Why are religious liberty and contraceptive rights being framed as opposites in a much-anticipated Supreme Court ruling on the Affordable Care Act?
Alexander Demianchuk/Reuters

Responses to the Supreme Court's ruling in Burwell v. Hobby Lobby are a study in contradictions.  It's "a landmark victory for religious liberty" that gives bosses "license to harm their female employees in the name of religion." A "struggle for the First Amendment has been vindicated," while the law is being "used as a sword to thwart anti-discrimination laws." All the rhetoric sets up the same dichotomy: religious liberty vs. women's reproductive rights. How did two kinds of freedom come to be seen as mutually exclusive?

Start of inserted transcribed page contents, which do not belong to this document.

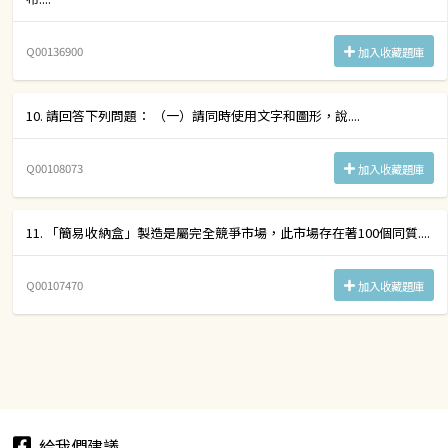
Q00136900
加入收藏題庫
10. 請回答下列問題： （一）請同時使用文字和圖形，說....
Q00108073
加入收藏題庫
11. 「簡易收納盒」製造是屬完全競爭市場，此市場存在著100個同質....
Q00107470
加入收藏題庫
給我們建議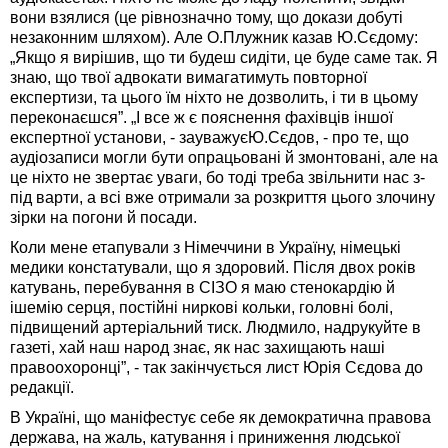
вони взялися (це рівнозначно тому, що докази добуті
незаконним шляхом). Але О.Плужник казав Ю.Сєдому:
„Якщо я вирішив, що ти будеш сидіти, це буде саме так. Я
знаю, що твої адвокати вимагатимуть повторної
експертизи, та цього їм ніхто не дозволить, і ти в цьому
переконаєшся”. „І все ж є пояснення фахівців іншої
експертної установи, - зауважуєЮ.Сєдов, - про те, що
аудіозаписи могли бути опрацьовані й змонтовані, але на
це ніхто не звертає уваги, бо тоді треба звільнити нас з-
під варти, а всі вже отримали за розкриття цього злочину
зірки на погони й посади.
Коли мене етапували з Німеччини в Україну, німецькі
медики констатували, що я здоровий. Після двох років
катувань, перебування в СІЗО я маю стенокардію й
ішемію серця, постійні ниркові кольки, головні болі,
підвищений артеріальний тиск. Людмило, надрукуйте в
газеті, хай наш народ знає, як нас захищають наші
правоохоронці”, - так закінчується лист Юрія Сєдова до
редакції.
В Україні, що маніфестує себе як демократична правова
держава, на жаль, катування і приниження людської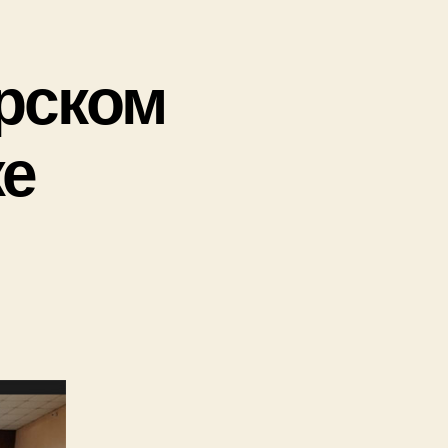
тике
рском
ращению
зма»
же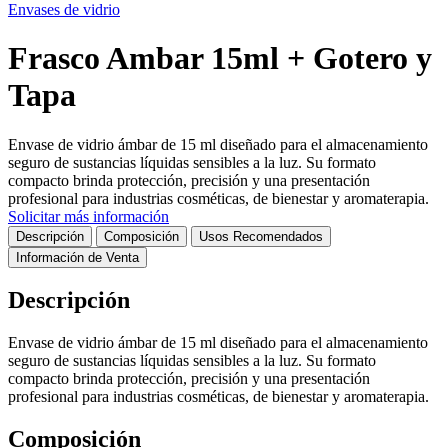
Envases de vidrio
Frasco Ambar 15ml + Gotero y
Tapa
Envase de vidrio ámbar de 15 ml diseñado para el almacenamiento
seguro de sustancias líquidas sensibles a la luz. Su formato
compacto brinda protección, precisión y una presentación
profesional para industrias cosméticas, de bienestar y aromaterapia.
Solicitar más información
Descripción
Composición
Usos Recomendados
Información de Venta
Descripción
Envase de vidrio ámbar de 15 ml diseñado para el almacenamiento
seguro de sustancias líquidas sensibles a la luz. Su formato
compacto brinda protección, precisión y una presentación
profesional para industrias cosméticas, de bienestar y aromaterapia.
Composición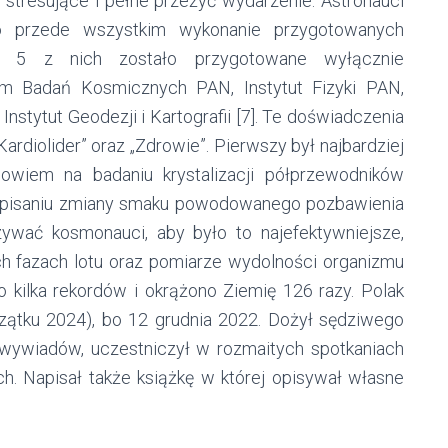
e stresujące i pełne przeżyć wydarzenie. Astronauci
yło przede wszystkim wykonanie przygotowanych
e 5 z nich zostało przygotowane wyłącznie
um Badań Kosmicznych PAN, Instytut Fizyki PAN,
nstytut Geodezji i Kartografii [7]. Te doświadczenia
Kardiolider” oraz „Zdrowie”. Pierwszy był najbardziej
owiem na badaniu krystalizacji półprzewodników
: opisaniu zmiany smaku powodowanego pozbawienia
zywać kosmonauci, aby było to najefektywniejsze,
h fazach lotu oraz pomiarze wydolności organizmu
no kilka rekordów i okrążono Ziemię 126 razy. Polak
zątku 2024), bo 12 grudnia 2022. Dożył sędziwego
ał wywiadów, uczestniczył w rozmaitych spotkaniach
. Napisał także książkę w której opisywał własne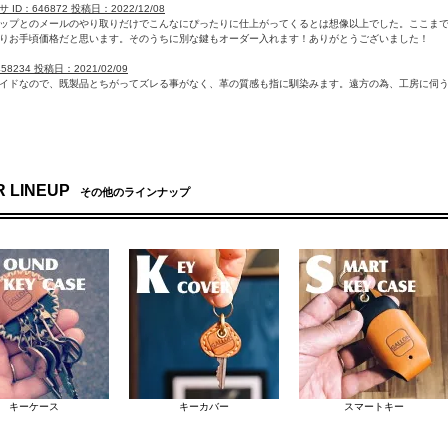
ID：646872 投稿日：2022/12/08
ップとのメールのやり取りだけでこんなにぴったりに仕上がってくるとは想像以上でした。ここま
りお手頃価格だと思います。そのうちに別な鍵もオーダー入れます！ありがとうございました！
458234 投稿日：2021/02/09
イドなので、既製品とちがってズレる事がなく、革の質感も指に馴染みます。遠方の為、工房に伺
 LINEUP
その他のラインナップ
キーケース
キーカバー
スマートキー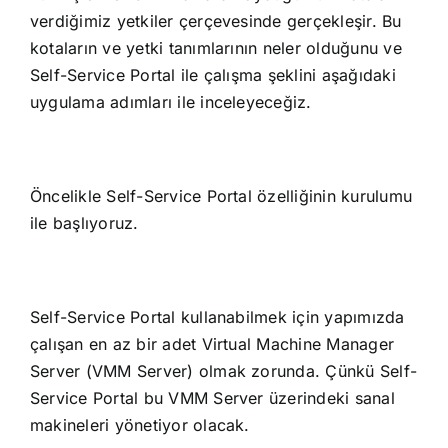
verdiğimiz yetkiler çerçevesinde gerçekleşir. Bu
kotaların ve yetki tanımlarının neler olduğunu ve
Self-Service Portal ile çalışma şeklini aşağıdaki
uygulama adımları ile inceleyeceğiz.
Öncelikle Self-Service Portal özelliğinin kurulumu
ile başlıyoruz.
Self-Service Portal kullanabilmek için yapımızda
çalışan en az bir adet Virtual Machine Manager
Server (VMM Server) olmak zorunda. Çünkü Self-
Service Portal bu VMM Server üzerindeki sanal
makineleri yönetiyor olacak.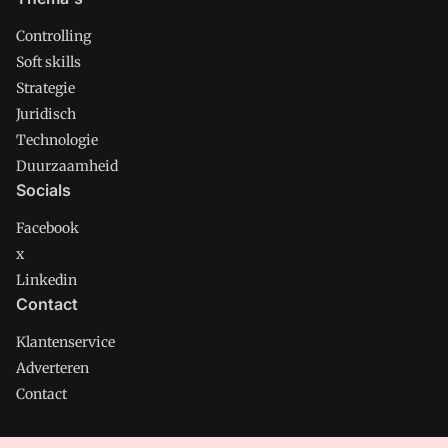
Controlling
Soft skills
Strategie
Juridisch
Technologie
Duurzaamheid
Socials
Facebook
x
Linkedin
Contact
Klantenservice
Adverteren
Contact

Here are the basics of the case (insofar as it's possible to call anything about a Supreme Court decision "basic"). In 2012, Hobby Lobby, a crafts company owned and operated by a religious couple named David and Barbara Green, contested the so-called "contraception mandate" in the Affordable Care Act. This part of the law initially required organizations of a certain size to cover FDA-approved contraceptives in their insurance plans. The Greens, along with a Mennonite family that owns a company called Conestoga Wood, said that four of the listed contraceptives violated their religious beliefs because they might possibly prevent a fertilized egg from implanting in a woman's uterus. Even if they weren't taking the drugs themselves, they said, they felt morally culpable for paying for their employees to take them.

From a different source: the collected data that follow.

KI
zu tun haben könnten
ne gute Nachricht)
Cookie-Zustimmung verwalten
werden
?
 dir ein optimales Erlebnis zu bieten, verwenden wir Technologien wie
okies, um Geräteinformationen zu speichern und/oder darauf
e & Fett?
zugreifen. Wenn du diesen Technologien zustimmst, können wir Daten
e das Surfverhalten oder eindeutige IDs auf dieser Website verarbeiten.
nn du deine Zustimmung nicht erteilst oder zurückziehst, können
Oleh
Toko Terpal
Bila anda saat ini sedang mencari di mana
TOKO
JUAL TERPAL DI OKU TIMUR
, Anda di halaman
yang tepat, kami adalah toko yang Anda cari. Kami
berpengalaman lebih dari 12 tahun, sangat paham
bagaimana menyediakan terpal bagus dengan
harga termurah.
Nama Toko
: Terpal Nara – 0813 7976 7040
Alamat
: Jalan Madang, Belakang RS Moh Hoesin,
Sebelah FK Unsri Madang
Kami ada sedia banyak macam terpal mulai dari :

The question was whether this was a legitimate claim under the 1993 Religious Freedom Restoration Act: Did the mandate "substantially" burden these companies' ability to practice their religion, and did the government have an alternative way to accomplish its goal of providing contraceptive access? For that matter, could companies even have religious-freedom rights?

The Court said "yes" to all three of those questions, but in doing so, it has created a lot of ire.

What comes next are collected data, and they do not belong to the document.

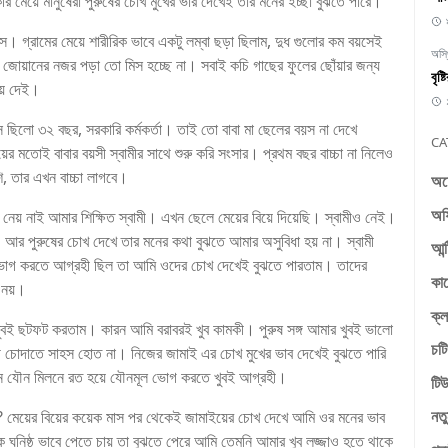
েয়ে মানুষেরা পুরুষের চোখ মুখের ভার দেখেই তার মনের ইচ্ছা বুঝতে পারে।
ে। গ্রামের মেয়ে শারীরিক ভাবে একটু লম্বা ছড়া ছিলাম, দুধ গুলোর কম বয়সেই
অস্
 জোয়ানের নজর পড়া তো মিস হচ্ছে না। সবাই কচি গাছের ফুলের ছোঁয়ার জন্য
বৃষ
িয়ে দেই।
স ছিলো ৩২ বছর, সরকারি কর্মকর্তা। তাই তো বাবা মা ছেলের বয়স না দেখে
CA
ের মতোই বাবার বয়সী স্বামীর সাথে শুরু করি সংসার। প্রথম বছর বাচ্চা না নিলেও
শি, তার এখন বাচ্চা লাগবে।
অচ
অফ
েয় নাই আমার শিক্ষিত স্বামী। এখন ছেলে মেয়ের বিয়ে দিয়েছি। স্বামীও নেই।
আর পুরুষের চোখ দেখে তার মনের কথা বুঝতে আমার অসুবিধা হয় না। স্বামী
আন্
হ ভোগ করতে আগ্রহী ছিল তা আমি ওদের চোখ দেখেই বুঝতে পারতাম। তাদের
কা
 নয়।
ক্ল
খুবই ছটফট করতাম। কারন আমি বরাবরই খুব কামকী। পুরুষ সঙ্গ আমার খুবই ভালো
চটি
থে চোদাতে সাহস হোত না। নিজের জামাই এর চোখ মুখের ভাব দেখেই বুঝতে পারি
নে যৌন মিলনে রত হয়ে যৌনমূল ভোগ করতে খুবই আগ্রহী।
টিউ
নতু
মেয়ের বিয়ের কয়েক মাস পর থেকেই জামাইয়ের চোখ দেখে আমি ওর মনের ভাব
 ঘনিষ্ঠ ভাবে পেতে চায় তা বুঝতে পেরে আমি তেমনি আমার খুব লজ্জাও হতে থাকে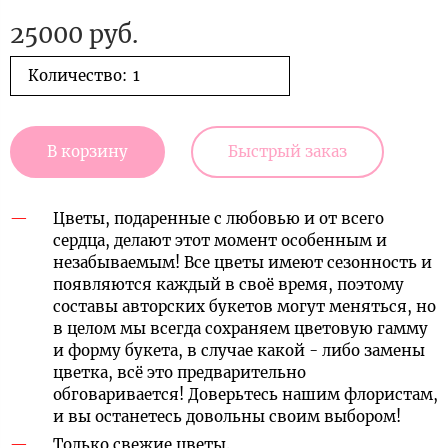
25000 руб.
Количество:
В корзину
Быстрый заказ
Цветы, подаренные с любовью и от всего
сердца, делают этот момент особенным и
незабываемым! Все цветы имеют сезонность и
появляются каждый в своё время, поэтому
составы авторских букетов могут меняться, но
в целом мы всегда сохраняем цветовую гамму
и форму букета, в случае какой - либо замены
цветка, всё это предварительно
обговаривается! Доверьтесь нашим флористам,
и вы останетесь довольны своим выбором!
Только свежие цветы.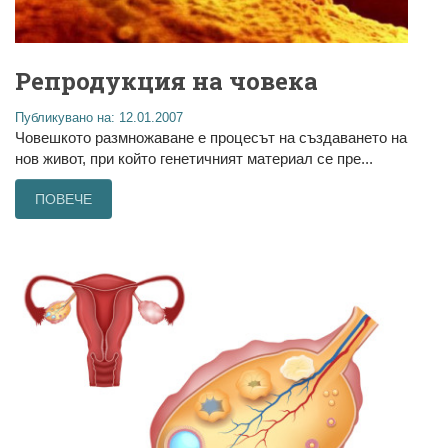
Репродукция на човека
Публикувано на: 12.01.2007
Човешкото размножаване е процесът на създаването на
нов живот, при който генетичният материал се пре...
ПОВЕЧЕ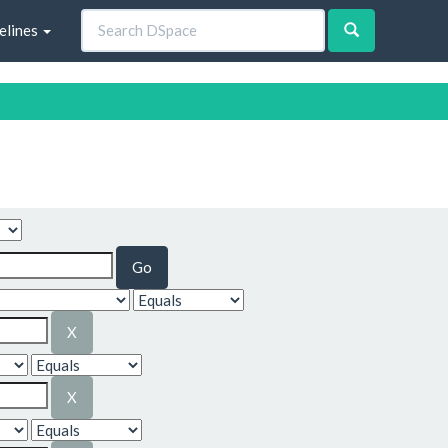
elines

To some extent, this is like any other issue that gets split into two false sides: All the links above are statements from groups with a vested interest in making their particular viewpoints seem like facts. That's to be expected: It's the job of PR people to spin issues to their advantage. 

But in this case, PR mirrors real life—or at least the rhetoric of the Supreme Court. The decision in the case clocks in at 49 pages authored by Justice Samuel Alito, followed by a 35-page dissent from Justice Ruth Bader Ginsburg (plus four pages of concurring commentary by Justices Anthony Kennedy, Stephen Breyer, and Elena Kagan). Throughout, Alito and Ginsburg write about the complaint in entirely different terms: Where he sees religious liberty, she sees a violation of women's rights.

This is clearest in the statements each justice chose to open with. Toward the end of his summary of the Court's decision, Alito puts on his well-worn moral philosopher's hat, questioning how deeply the justices can get involved in theological questions. "The belief of the Hahns and Greens implicates a difficult and important question of religion and moral philosophy," he writes. "Namely, the circumstances under which it is immoral for a person to perform an act that is innocent in itself but that has the effect of enabling or facilitating the commission of an immoral act by another." This is a reference to one of the main questions in the case: whether having to pay for contraceptives actually counts as a substantial burden on someone's religious beliefs.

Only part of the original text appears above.